Another to-and-fro occurred around a letter written to Variety by Hollywood mandarin David L. Wolper, who likened the strike to the
1980 boycott of the Moscow Olympics called by President Jimmy Carter,. Wolper evoked the pain of "over 460 American athletes ...who trained four years for their moment in the sun" (As I recall, my marathon training partner, a fencer who would have had a shot at a medal in saber, was entirely philosophical about it.) No, the Russians didn't pull their troops out of Afghanistan as a result--but that was in great part a propaganda war (not to dismiss Charlie Wilson's deadly shoulder-fired missiles), just as the strike is. The AMPTP quickly cooked up an oddly gaudy web site called wewanttheawards.com in the hope of popularizing Wolper's sentiment.

In politics, this is called "exciting the base", but--as was pointed out with sneering wit by Dubya when he called an audience of fat-cat donors "My base"--the AMPTP's base is a pointy little subsection of the power elite whose shape on a 3-D wealth chart would resemble the top five feet of the Transamerica Building. Even Variety's Peter Bart, so often accused of catering to the companies in his coverage, put it this way in a column:

To a major degree, the writers strike itself (and follow-up clashes) are being fueled not by movies or TV, but by the money and power of the congloms and by their potential stranglehold over future technologies....

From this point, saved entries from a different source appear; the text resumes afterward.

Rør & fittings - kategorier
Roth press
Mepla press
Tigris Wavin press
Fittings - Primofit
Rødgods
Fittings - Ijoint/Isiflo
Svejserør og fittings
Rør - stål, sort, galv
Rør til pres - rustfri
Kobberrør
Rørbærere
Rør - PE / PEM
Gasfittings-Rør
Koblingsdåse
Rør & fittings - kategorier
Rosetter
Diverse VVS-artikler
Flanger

Today, as the events of '07 remind us, Hollywood is a mere plaything of the international congloms, and Hollywood product represents a relatively minor sector of the product line.

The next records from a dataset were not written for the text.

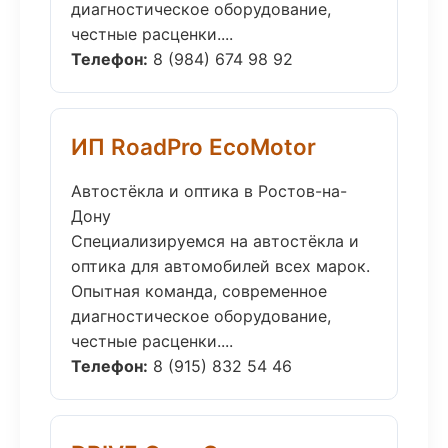
диагностическое оборудование,
честные расценки....
Телефон:
8 (984) 674 98 92
ИП RoadPro EcoMotor
Автостёкла и оптика в Ростов-на-
Дону
Специализируемся на автостёкла и
оптика для автомобилей всех марок.
Опытная команда, современное
диагностическое оборудование,
честные расценки....
Телефон:
8 (915) 832 54 46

Meanwhile the holiday break left the town's Oscar plans in something of an informational black hole. Having already pretty well undercut the Golden Globes--barring an AMPTP return to the bargaining table--with the denial of a waiver for writers and also the threat to picket, the guild has, in a rather wobbly way, brandished the same gun at the Oscars. Putative host Jon Stewart has remained mum, though he and his mate in satire Stephen Colbert, as the WGA wrung its hands over Comedy Central "forcing" their shows back on the air January 7, issued a statement:


We would like to return to work with our writers. If we cannot, we would like to express our ambivalence, but without our writers we are unable to express something as nuanced as ambivalence.

Cute, but some writers walking the freezing picket lines may be asking, where's the meat?

That said, the WGA does have a way of playing favorites, as they showed by granting a waiver this week to the Independent Spirit Awards (including host and WGA member Rainn Wilson), and the two pleasingly subversive hosts' obvious empathy (and clout--Colbert was just chosen AP Celebrity of the Year) has preserved them from heavy criticism. (Of the labor-doctrinal sort, anyway--though they're probably not looking forward to the reviews when their writer-less and necessarily padded and jury-rigged telecasts resume.)

Closely related was the effort by David Letterman's Worldwide Pants to win a waiver from the guild for a return to the air. Even though executive producer Rob Burnett took a stab at personally negotiating the waiver, the most the WGA could come up with late Friday was:

Representatives from Worldwide Pants and the Writers Guild of America, West and the Writers Guild of America, East met today. A lively exchange of information took place. The WGAW and WGAE will not comment further
.

With their still-buoyant poll numbers the WGA is clearly sticking with its stated thesis: "The best way to get the awards season back on track is for the AMPTP to return to the bargaining table to negotiate a fair deal with the Writers Guild to get this town back to work."

Meanwhile, the message embodied in one specialist's comments to the Associated Press might reverberate through the holiday season as the writers hibernate and the moguls rusticate:

Mike Asensio, a partner at the national law firm of Baker Hostetler and a specialist in labor law, called the awards shows "a golden opportunity" for the guild, but "whether it works or not remains to be seen. It's a great weapon to have but it's an easy one to misplay and aggravate the public.